Books of Note

Practical Common
LispThe best intro to start your journey. Excellent coverage of CLOS.

ANSI Common
LispAnother great starting point with a different focus.

Paradigms of Artificial Intelligence
ProgrammingA superb set of Lisp examples. Not just for the AI crowd.

Tuesday, December 27, 2005

Socket API Analysis 

This is going slower than I would have liked, but I have a start on a paper proposing a sockets API. Right now, the paper simply analyzes the current sockets APIs of a few CL implementations. There is a "to be written" section where the eventual proposed API will go. I have a start on that, too, but I held it back because I wrote a lot of it half-asleep on the plane back from NYC a couple weeks ago, and I know there are a bunch of blunders in it. The rest of it seems sane enough to start spreading around, however. If anybody has any feedback, please shoot it to me at dave at findinglisp.

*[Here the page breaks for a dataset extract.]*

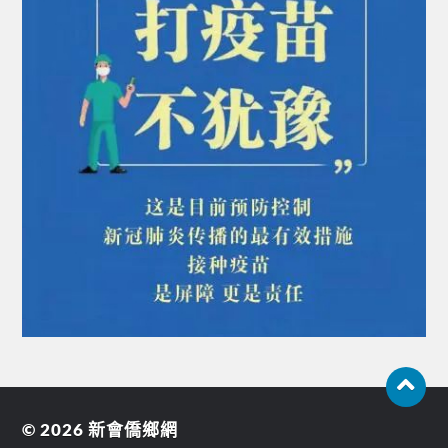
© 2026
新會僑鄉網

Thanks to Thom Goodsell and Iban Hatchondo for their comments.

Merry Christmas!


Comments:


Thanks for the well-written and thorough summary of CL socket issues. You seem to have covered everything, including the importance of looking beyond blocking threads. I'm looking forward to API.
 


What a nice little Christmas present. Strictly speaking, SSL is beyond the scope of this document, but it is an important protocol, and the Java folks kind of stumbled with the initial implementations -- until recently, you could use SSL or java.nio, but not both. Any thoughts on how SSL would work with this framework? Would SSL have to be pure lisp, or use FFI?
 


Important work, thanks for doing that. A couple of immediate comments:

You can do non-blocking sockets in SBCL; see this post.

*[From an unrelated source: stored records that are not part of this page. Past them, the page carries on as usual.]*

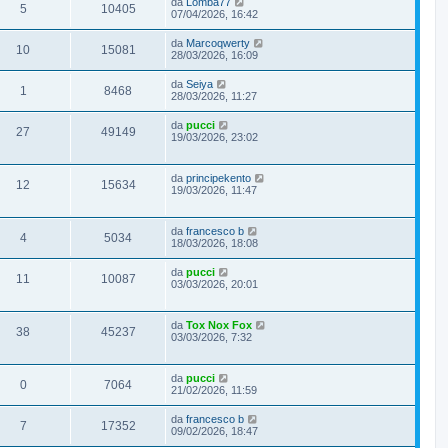
da
Lomba77
5
10405
07/04/2026, 16:42
da
Marcoqwerty
10
15081
28/03/2026, 16:09
da
Seiya
1
8468
28/03/2026, 11:27
da
pucci
27
49149
19/03/2026, 23:02
da
principekento
12
15634
19/03/2026, 11:47
da
francesco b
4
5034
18/03/2026, 18:08
da
pucci
11
10087
03/03/2026, 20:01
da
Tox Nox Fox
38
45237
03/03/2026, 7:32
da
pucci
0
7064
21/02/2026, 11:59
da
francesco b
7
17352
09/02/2026, 18:47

There's a couple of links to posts by Tridge here that give some detail on common misconceptions about threads (conclusion: threads suck for virtually everything).

Cheers,
Steve
 


Threads only suck if you have alternatives for multiprocessing, but lisp doesn't have an equivalent to the 'select()' feature that C provides for changing contexts, so I don't really see any other way for lisp to walk and chew bubblegum.
 


fred: Lisp doesn't have an equivalent for select(), true, but nor does it have an equivalent for connect() or accept(), which I suggest is kind of the point of the exercise ;-)

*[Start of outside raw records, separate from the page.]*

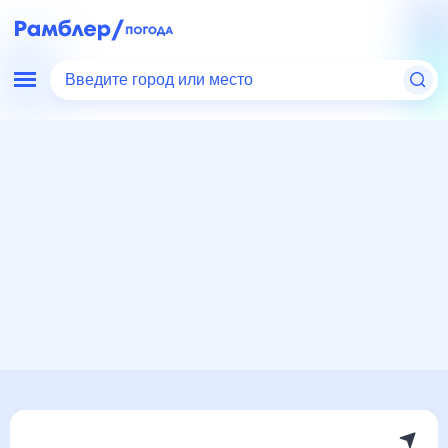
Введите город или место
Мир
Израиль
Погода в Лоде
Погода в Лоде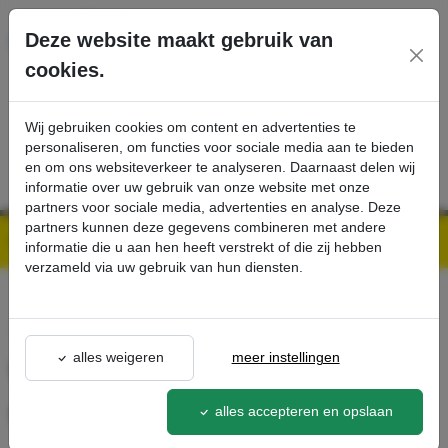
Ga direct naar de hoofdinhoud van deze pagina.
Deze website maakt gebruik van
cookies.
SERVICE
PRODUCTEN
CONTACT
Wij gebruiken cookies om content en advertenties te
personaliseren, om functies voor sociale media aan te bieden
en om ons websiteverkeer te analyseren. Daarnaast delen wij
informatie over uw gebruik van onze website met onze
partners voor sociale media, advertenties en analyse. Deze
partners kunnen deze gegevens combineren met andere
Kärcher Professional Webshop | Scherpe prijzen & Snel geleverd
Ons Assortiment
Walspad op houder, hard, groen, 450 mm - Kärcher Professional Webshop
informatie die u aan hen heeft verstrekt of die zij hebben
verzameld via uw gebruik van hun diensten.
terug naar lijst
alles weigeren
meer instellingen
Walspad op houder, hard,
groen, 450 mm
alles accepteren en opslaan
6.367-106.0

Incidentally, SBCL's choice to represent IP addresses as octet vectors is probably the primary reason it has no ipv6 support. At least, as original author of SB-BSD-SOCKETS, the choice of an address representation was always the first thing I got hung up on when trying to add IPv6.

Well, that plus "there are no interesting services that require IPv6", but that's just a chicken/egg thing and shouldn't be a bar to doing it for fun.
 


Dan, agreed on IPv6 and address representations, but I really like the vector (or list) of decimal values for IPv4. That makes it so much easier to deal with at the REPL. Most of the other implementations use a single 32-bit integer which makes it more difficult to figure out what's going on.
 


Is it natural that I have no idea what any of this means? Yes, it's just a reminder that there are still a ton of things that I have to learn.
 


API, the essence, the meaning, the superfluous mind warp that takes us all for the pc whores that we are not. Delight me, oh tease my buttons, but never accuse me of being the ludite!
 


Miles, it is the natural order of things,,,,,you have obviously been out a little more than some of the contributors. Sockets with interger combos, what next? Socket for rockets perchance? An ingenue of the highest order my son,,,,let it flow...
 


Fred: fork() is quite popular in certain circles :)

Another problem with threads is when you need communication between the threads themselves, not just the outside world. This requires some sort of multiplexing (the thread waiting on the socket and a pipe/mutex/whatever). If each thread is largely autonomous then why not use fork()? The only explanation I can think of is "memory", but that's a very poor trade-off on modern computers.
 


I don't think fork() is viable for Lisp's like SBCL and CMU that over commit memory (top reports SBCL's using 800MB right now). Maybe for clisp with it's smaller memory footprint... But that sort of makes it impractical as a cross-implementation strategy.
 


Fred: To quote the Moaning Goat Meter FAQ, "Here's a nickel. Go buy more memory." ;)

Actually, it's not as bad as it looks. Overcommitted memory is virtual, the resident is more important; I get about ~25M. However, fork will use copy-on-write pages, so most of this memory *should* be shared between the processes ('top' suggests about 14M is shared immediately after fork). This will degrade over time, but if your forked process is short-lived then this doesn't matter.

It will matter for longer-lived processes though, so yes, a lighter-weight runtime is useful in those cases. ECL gives me an RSS of ~9M, with a shared component of 4-6M, and it has a much more permissive license that Clisp. I personally think ECL doesn't get enough attention in the lisp world.